***** Study material

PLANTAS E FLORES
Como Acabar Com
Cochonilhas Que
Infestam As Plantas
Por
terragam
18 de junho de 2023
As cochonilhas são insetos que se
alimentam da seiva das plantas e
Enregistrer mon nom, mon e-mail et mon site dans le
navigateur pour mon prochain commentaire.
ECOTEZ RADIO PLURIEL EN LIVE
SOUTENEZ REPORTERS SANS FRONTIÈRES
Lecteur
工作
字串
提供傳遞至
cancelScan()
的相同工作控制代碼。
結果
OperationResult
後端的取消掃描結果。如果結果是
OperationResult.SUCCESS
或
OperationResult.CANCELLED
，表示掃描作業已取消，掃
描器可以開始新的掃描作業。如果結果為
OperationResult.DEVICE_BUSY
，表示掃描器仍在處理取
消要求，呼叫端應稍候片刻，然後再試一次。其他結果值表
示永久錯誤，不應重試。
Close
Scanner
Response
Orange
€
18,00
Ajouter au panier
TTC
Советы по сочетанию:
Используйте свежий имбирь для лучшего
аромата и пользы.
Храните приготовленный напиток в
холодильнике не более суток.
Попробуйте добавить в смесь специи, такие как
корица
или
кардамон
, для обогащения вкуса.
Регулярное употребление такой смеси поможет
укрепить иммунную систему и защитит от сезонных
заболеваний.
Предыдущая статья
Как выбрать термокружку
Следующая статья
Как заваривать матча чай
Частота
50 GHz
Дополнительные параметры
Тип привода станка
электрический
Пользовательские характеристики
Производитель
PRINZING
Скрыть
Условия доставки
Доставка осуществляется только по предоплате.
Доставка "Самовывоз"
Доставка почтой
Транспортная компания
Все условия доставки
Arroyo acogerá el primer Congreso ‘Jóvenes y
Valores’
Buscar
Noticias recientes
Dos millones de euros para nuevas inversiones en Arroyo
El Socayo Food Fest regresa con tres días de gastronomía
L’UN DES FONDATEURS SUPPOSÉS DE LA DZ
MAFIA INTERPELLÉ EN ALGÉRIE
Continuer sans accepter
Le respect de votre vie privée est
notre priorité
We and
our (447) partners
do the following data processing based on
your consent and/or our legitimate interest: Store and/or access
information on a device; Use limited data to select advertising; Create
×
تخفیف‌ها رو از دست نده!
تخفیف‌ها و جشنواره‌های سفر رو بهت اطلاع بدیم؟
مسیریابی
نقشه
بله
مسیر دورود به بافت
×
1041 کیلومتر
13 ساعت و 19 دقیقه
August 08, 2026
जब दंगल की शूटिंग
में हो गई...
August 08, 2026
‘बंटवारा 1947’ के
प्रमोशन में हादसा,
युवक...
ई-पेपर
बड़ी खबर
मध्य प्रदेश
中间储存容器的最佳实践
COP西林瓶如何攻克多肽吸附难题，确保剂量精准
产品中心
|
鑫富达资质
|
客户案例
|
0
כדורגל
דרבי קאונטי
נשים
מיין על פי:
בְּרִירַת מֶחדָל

**********

What you have to do: If a line in the records above contains "OperationResult", copy that line.

Your solution:
OperationResult
OperationResult.SUCCESS
OperationResult.CANCELLED
OperationResult.DEVICE_BUSY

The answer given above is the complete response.